No doubt, the market is not out of the woods. The new variant of COVID-19 has only raised new tensions, putting more pressure on international oil and equity markets.

But Adonri said the global economy appears to have mastered the art of responding to COVID-19. He said the market has shown it can absorb the shock and may put panic behind it in the coming weeks.

But another expert and retired investment banker Victor Ogiemwonyi said the devastating new tension could test the market’s ability to continue weathering the storm. He admitted that the market was relatively stable and likely not going to rise in the near term.

He warned, however, that a reasonable drop in oil prices could upset current stability. The economist sees a comfort zone at $ 75 the price of a barrel of oil.

He noted: “There is a temporal respite. And that’s probably not going to increase given that it’s already December. It is also good that our reserve increases. Banks give money to those who already have it.

“Likewise, when your reserve level is comfortable, you can borrow in the international market. We just hope that the price of oil will not drop drastically. If oil prices continue to fall, there could be another crisis. “

Ogiemwonyi said there could be another crisis in the middle of next year when active partisan politics begins. Until then, he said, the current stability in the forex market appears to be sustainable.

There are four months of suspension of currency sales to BDCs and switch to DMBs.
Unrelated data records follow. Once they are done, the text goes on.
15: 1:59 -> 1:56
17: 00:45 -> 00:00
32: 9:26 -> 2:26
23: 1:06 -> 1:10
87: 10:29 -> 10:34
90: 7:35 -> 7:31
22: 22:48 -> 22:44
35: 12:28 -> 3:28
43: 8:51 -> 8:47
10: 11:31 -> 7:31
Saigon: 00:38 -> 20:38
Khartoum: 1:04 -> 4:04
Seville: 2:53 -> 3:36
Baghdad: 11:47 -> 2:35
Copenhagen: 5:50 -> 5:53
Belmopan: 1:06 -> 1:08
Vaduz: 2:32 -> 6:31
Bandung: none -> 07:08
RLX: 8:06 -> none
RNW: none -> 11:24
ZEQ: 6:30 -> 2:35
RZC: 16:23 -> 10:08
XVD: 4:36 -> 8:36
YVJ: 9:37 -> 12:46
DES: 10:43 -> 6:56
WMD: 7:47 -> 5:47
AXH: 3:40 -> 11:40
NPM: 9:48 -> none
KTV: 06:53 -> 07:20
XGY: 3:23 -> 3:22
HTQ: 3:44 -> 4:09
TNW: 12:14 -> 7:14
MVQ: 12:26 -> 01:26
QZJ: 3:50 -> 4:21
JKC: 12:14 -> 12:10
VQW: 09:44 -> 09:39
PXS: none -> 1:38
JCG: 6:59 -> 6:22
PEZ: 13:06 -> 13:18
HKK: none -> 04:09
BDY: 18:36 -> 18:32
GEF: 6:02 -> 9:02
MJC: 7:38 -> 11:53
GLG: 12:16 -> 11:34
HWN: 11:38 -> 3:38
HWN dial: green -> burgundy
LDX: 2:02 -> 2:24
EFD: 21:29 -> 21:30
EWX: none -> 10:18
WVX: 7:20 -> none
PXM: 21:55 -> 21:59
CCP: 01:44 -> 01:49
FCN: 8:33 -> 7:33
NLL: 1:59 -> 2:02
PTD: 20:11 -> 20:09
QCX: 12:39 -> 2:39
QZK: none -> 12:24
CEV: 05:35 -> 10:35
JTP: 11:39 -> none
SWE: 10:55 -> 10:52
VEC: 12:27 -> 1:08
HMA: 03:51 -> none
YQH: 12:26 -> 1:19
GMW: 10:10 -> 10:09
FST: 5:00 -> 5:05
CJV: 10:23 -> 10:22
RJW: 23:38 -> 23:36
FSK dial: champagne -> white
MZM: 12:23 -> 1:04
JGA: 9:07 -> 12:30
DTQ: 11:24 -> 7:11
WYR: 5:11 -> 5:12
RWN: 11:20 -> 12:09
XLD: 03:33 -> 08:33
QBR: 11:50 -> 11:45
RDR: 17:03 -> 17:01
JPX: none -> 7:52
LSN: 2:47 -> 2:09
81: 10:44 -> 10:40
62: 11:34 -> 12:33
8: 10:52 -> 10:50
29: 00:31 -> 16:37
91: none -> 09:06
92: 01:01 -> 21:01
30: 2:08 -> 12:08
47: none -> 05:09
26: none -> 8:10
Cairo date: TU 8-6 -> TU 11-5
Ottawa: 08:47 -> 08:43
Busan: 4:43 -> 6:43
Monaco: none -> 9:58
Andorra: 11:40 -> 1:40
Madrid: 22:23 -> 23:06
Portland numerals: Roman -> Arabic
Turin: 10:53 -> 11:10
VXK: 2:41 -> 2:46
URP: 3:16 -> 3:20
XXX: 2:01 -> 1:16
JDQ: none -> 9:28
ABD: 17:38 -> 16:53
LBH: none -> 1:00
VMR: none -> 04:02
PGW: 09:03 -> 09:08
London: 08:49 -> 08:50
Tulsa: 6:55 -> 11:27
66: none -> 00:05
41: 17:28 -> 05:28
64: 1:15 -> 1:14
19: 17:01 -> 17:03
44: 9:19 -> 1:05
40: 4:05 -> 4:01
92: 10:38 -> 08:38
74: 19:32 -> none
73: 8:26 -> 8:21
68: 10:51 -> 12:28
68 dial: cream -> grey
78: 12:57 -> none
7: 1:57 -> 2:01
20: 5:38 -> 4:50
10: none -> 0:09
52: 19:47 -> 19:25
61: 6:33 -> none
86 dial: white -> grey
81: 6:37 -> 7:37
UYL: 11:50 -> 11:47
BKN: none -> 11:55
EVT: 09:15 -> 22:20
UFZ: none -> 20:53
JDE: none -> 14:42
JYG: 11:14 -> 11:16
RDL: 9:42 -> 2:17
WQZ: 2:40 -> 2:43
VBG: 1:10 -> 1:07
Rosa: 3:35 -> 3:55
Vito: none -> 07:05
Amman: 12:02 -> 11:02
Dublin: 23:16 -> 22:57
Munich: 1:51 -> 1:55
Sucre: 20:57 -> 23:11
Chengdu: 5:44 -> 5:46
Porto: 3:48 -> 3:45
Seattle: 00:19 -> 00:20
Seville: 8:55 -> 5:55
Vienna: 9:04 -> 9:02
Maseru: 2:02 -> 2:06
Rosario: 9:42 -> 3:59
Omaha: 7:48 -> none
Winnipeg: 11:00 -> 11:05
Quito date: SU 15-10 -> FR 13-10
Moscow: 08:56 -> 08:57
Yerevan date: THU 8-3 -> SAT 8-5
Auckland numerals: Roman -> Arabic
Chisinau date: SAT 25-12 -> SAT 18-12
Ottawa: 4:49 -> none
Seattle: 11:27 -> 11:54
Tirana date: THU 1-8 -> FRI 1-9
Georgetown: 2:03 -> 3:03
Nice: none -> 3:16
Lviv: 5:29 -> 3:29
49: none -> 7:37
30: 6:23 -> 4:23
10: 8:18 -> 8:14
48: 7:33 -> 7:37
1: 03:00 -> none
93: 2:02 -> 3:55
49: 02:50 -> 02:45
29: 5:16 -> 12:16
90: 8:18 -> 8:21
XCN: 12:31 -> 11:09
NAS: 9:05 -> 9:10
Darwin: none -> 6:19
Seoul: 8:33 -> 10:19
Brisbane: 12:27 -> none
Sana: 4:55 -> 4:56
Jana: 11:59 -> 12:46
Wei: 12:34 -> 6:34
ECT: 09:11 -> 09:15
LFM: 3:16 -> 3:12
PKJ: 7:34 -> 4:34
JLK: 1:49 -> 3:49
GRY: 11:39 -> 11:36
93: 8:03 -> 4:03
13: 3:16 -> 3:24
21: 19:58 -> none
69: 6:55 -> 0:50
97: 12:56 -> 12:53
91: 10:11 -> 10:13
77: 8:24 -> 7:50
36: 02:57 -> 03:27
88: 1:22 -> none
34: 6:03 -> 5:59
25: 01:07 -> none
The move triggered a shock as banks struggled to adjust to their new responsibility.

By deciding to replace the BDCs, the umbrella bank believed it could leverage its regulatory framework to ensure compliance.

Unlike the case where the BDCs were in charge, anyone wishing to purchase foreign currency for a personal and business travel allowance (P / BTA) must provide the documents required by the CBN.

The number of BDCs, estimated at over 4,000, made effective monitoring difficult. On the other hand, there are fewer banks and already have a relationship with the umbrella bank.

BDCs were previously accused of profit when banks are expected to generate returns. The CBN had asked banks to put in place receiving agents and systems to ensure that foreign exchange was available to eligible buyers. The umbrella bank has also set up an office to receive complaints from end users.